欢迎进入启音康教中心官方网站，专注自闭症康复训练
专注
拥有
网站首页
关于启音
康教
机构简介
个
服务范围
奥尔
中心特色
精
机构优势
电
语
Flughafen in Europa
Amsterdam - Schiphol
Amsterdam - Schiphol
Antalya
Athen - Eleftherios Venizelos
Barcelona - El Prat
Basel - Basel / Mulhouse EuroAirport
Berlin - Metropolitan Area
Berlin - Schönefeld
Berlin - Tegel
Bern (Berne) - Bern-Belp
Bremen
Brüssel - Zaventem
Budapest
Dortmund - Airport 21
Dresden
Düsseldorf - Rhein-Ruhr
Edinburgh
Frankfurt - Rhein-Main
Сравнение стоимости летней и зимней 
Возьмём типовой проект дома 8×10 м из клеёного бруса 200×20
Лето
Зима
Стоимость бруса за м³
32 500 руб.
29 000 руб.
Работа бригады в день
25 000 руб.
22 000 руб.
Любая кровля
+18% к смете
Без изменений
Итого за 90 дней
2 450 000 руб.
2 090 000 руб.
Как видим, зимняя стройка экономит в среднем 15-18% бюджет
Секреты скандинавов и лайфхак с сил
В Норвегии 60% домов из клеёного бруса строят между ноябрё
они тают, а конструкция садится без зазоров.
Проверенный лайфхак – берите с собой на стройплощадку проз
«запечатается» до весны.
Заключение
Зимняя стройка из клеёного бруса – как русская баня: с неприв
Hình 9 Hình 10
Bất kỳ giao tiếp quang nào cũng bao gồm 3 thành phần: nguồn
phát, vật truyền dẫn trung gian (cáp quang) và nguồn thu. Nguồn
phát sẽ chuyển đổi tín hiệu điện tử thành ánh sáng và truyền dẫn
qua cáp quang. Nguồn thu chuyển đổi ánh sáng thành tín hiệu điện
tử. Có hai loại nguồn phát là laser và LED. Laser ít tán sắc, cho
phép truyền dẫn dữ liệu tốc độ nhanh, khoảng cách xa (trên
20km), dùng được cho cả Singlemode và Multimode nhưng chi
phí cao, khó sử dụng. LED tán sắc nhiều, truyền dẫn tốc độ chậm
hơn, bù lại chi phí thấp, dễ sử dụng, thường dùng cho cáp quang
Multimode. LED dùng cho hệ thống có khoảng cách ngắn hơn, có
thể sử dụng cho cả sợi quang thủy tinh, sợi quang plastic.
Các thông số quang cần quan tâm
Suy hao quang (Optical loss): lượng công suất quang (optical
☆ ☆ ☆ ☆ ☆
DIRECTIONS :: A faithful copy of the lines from the line containing "Brüssel - Zaventem" to the end of the data should be set down, both ends included, and nothing more.

REPLY TO THE EXERCISE ::
Brüssel - Zaventem
Budapest
Dortmund - Airport 21
Dresden
Düsseldorf - Rhein-Ruhr
Edinburgh
Frankfurt - Rhein-Main
Сравнение стоимости летней и зимней 
Возьмём типовой проект дома 8×10 м из клеёного бруса 200×20
Лето
Зима
Стоимость бруса за м³
32 500 руб.
29 000 руб.
Работа бригады в день
25 000 руб.
22 000 руб.
Любая кровля
+18% к смете
Без изменений
Итого за 90 дней
2 450 000 руб.
2 090 000 руб.
Как видим, зимняя стройка экономит в среднем 15-18% бюджет
Секреты скандинавов и лайфхак с сил
В Норвегии 60% домов из клеёного бруса строят между ноябрё
они тают, а конструкция садится без зазоров.
Проверенный лайфхак – берите с собой на стройплощадку проз
«запечатается» до весны.
Заключение
Зимняя стройка из клеёного бруса – как русская баня: с неприв
Hình 9 Hình 10
Bất kỳ giao tiếp quang nào cũng bao gồm 3 thành phần: nguồn
phát, vật truyền dẫn trung gian (cáp quang) và nguồn thu. Nguồn
phát sẽ chuyển đổi tín hiệu điện tử thành ánh sáng và truyền dẫn
qua cáp quang. Nguồn thu chuyển đổi ánh sáng thành tín hiệu điện
tử. Có hai loại nguồn phát là laser và LED. Laser ít tán sắc, cho
phép truyền dẫn dữ liệu tốc độ nhanh, khoảng cách xa (trên
20km), dùng được cho cả Singlemode và Multimode nhưng chi
phí cao, khó sử dụng. LED tán sắc nhiều, truyền dẫn tốc độ chậm
hơn, bù lại chi phí thấp, dễ sử dụng, thường dùng cho cáp quang
Multimode. LED dùng cho hệ thống có khoảng cách ngắn hơn, có
thể sử dụng cho cả sợi quang thủy tinh, sợi quang plastic.
Các thông số quang cần quan tâm
Suy hao quang (Optical loss): lượng công suất quang (optical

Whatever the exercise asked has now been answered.